Someone is watching me. The muscles in my legs pull tight andmy eyes grow wide, stinging against the bright daylight. I stop moving, waiting, praying, for a bird or rabbit to dart across the road so I can laugh at myself and carry on. Except it isn’t a bird that moves, it’s the man who followed me in Manningtree.

He’s up ahead by the track opposite the house, the one where you fell off your bike when you were a kid and got the scar on your chin. I must be fifty meters down the lane, and there’s no way I can make it to the house before him. Saliva builds in my mouth and I swallow hard.

He takes a step into the road and turns to face me. He’s wearing the same clothes as before—a dark hoody and black jeans—but this time there is no baseball cap, no shadows to lurk in, and I can see his face clearly. His skin is pale and sags around small, watching eyes. His nose and lips are thin too, as if all his features are too small for his face. His hair is black and thinning and his body is slight beneath his clothes.

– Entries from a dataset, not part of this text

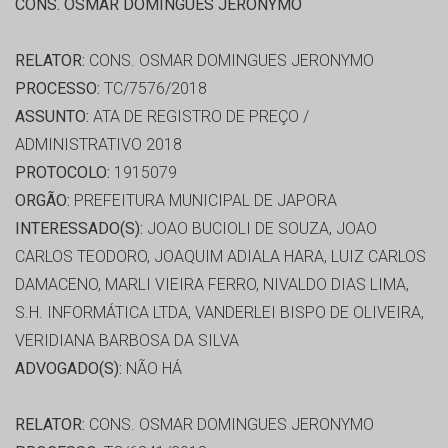
CONS. OSMAR DOMINGUES JERONYMO
RELATOR:
CONS. OSMAR DOMINGUES JERONYMO
PROCESSO:
TC/7576/2018
ASSUNTO:
ATA DE REGISTRO DE PREÇO /
ADMINISTRATIVO 2018
PROTOCOLO:
1915079
ORGÃO:
PREFEITURA MUNICIPAL DE JAPORA
INTERESSADO(S):
JOAO BUCIOLI DE SOUZA, JOAO
CARLOS TEODORO, JOAQUIM ADIALA HARA, LUIZ CARLOS
DAMACENO, MARLI VIEIRA FERRO, NIVALDO DIAS LIMA,
S.H. INFORMÁTICA LTDA, VANDERLEI BISPO DE OLIVEIRA,
VERIDIANA BARBOSA DA SILVA
ADVOGADO(S):
NÃO HÁ
RELATOR:
CONS. OSMAR DOMINGUES JERONYMO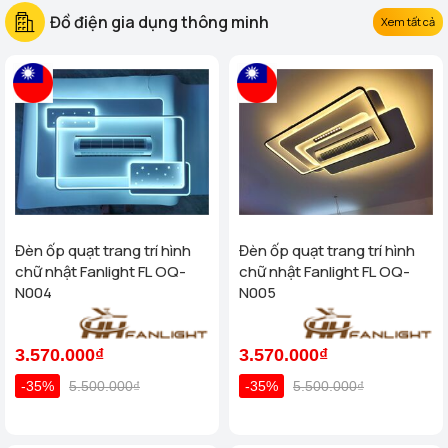
Đồ điện gia dụng thông minh
Xem tất cả
Đèn ốp quạt trang trí hình
Đèn ốp quạt trang trí hình
chữ nhật Fanlight FL OQ-
chữ nhật Fanlight FL OQ-
N004
N005
3.570.000₫
3.570.000₫
-35%
5.500.000₫
-35%
5.500.000₫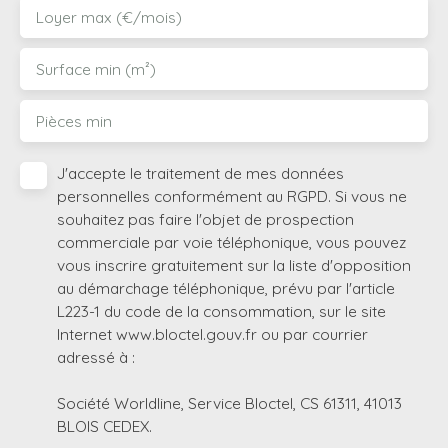
Loyer max (€/mois)
Surface min (m²)
Pièces min
J'accepte le traitement de mes données
personnelles conformément au RGPD. Si vous ne
souhaitez pas faire l'objet de prospection
commerciale par voie téléphonique, vous pouvez
vous inscrire gratuitement sur la liste d'opposition
au démarchage téléphonique, prévu par l'article
L223-1 du code de la consommation, sur le site
Internet www.bloctel.gouv.fr ou par courrier
adressé à :
Société Worldline, Service Bloctel, CS 61311, 41013
BLOIS CEDEX.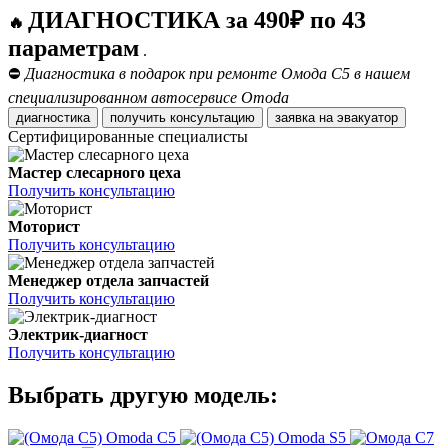
ДИАГНОСТИКА за 490₽ по 43
🔥
параметрам
.
⛔
Диагностика в подарок при ремонте Омода С5 в нашем
специализированном автосервисе Omoda
диагностика
получить консультацию
заявка на эвакуатор
Сертифицированные специалисты
Мастер слесарного цеха
Получить консультацию
Моторист
Получить консультацию
Менеджер отдела запчастей
Получить консультацию
Электрик-диагност
Получить консультацию
Выбрать другую модель:
Omoda C5
Omoda S5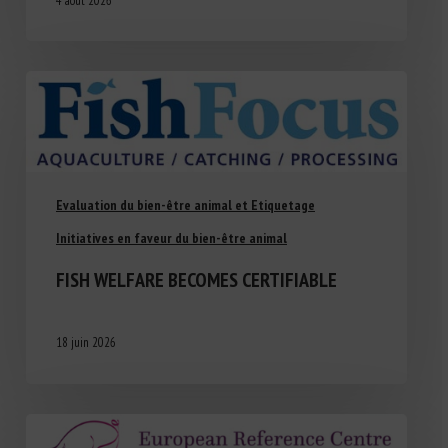
4 août 2026
Evaluation du bien-être animal et Etiquetage
Initiatives en faveur du bien-être animal
FISH WELFARE BECOMES CERTIFIABLE
18 juin 2026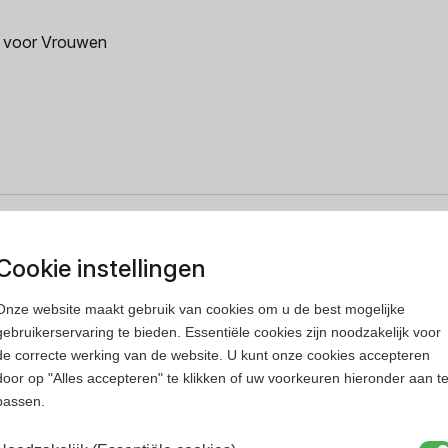
m voor Vrouwen
Cookie instellingen
Onze website maakt gebruik van cookies om u de best mogelijke
gebruikerservaring te bieden. Essentiële cookies zijn noodzakelijk voor
de correcte werking van de website. U kunt onze cookies accepteren
door op "Alles accepteren" te klikken of uw voorkeuren hieronder aan t
passen.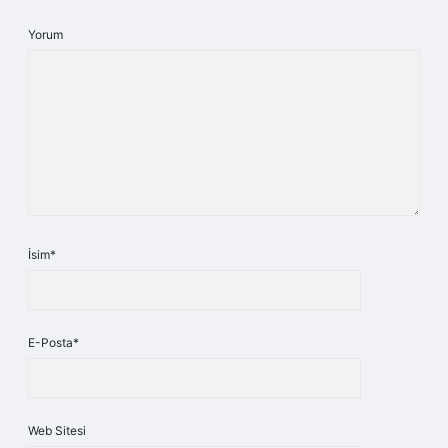
Yorum
İsim*
E-Posta*
Web Sitesi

He looks nothing like the burly thug I pictured when I first heard his voice on the answerphone, but it doesn’t change the terror gnarling my insides.

I don’t know how long we stand like that for—me frozen to the spot, wishing for a tractor to trundle around the bend and squash the man dead, and him waiting patiently for what I suppose is the inevitable. There is nowhere to run except back up the lane. How far would I get before he caught me?

He smiles as if reading my thoughts. His lips part and my breath catches in my throat waiting for him to yell his threat at me. He starts to speak but I can’t hear over the sound of blood rushing in my ears. He stops suddenly and turns away. There’s a movement on the lane behind him. It’s not a tractor, it’s a cyclist decked out in red Lycra.

The man jumps to the side just as the cyclist swerves and brakes and the pair collide. Both men are talking in tight angry voices as they pick themselves up from the tarmac, but I’m not listening.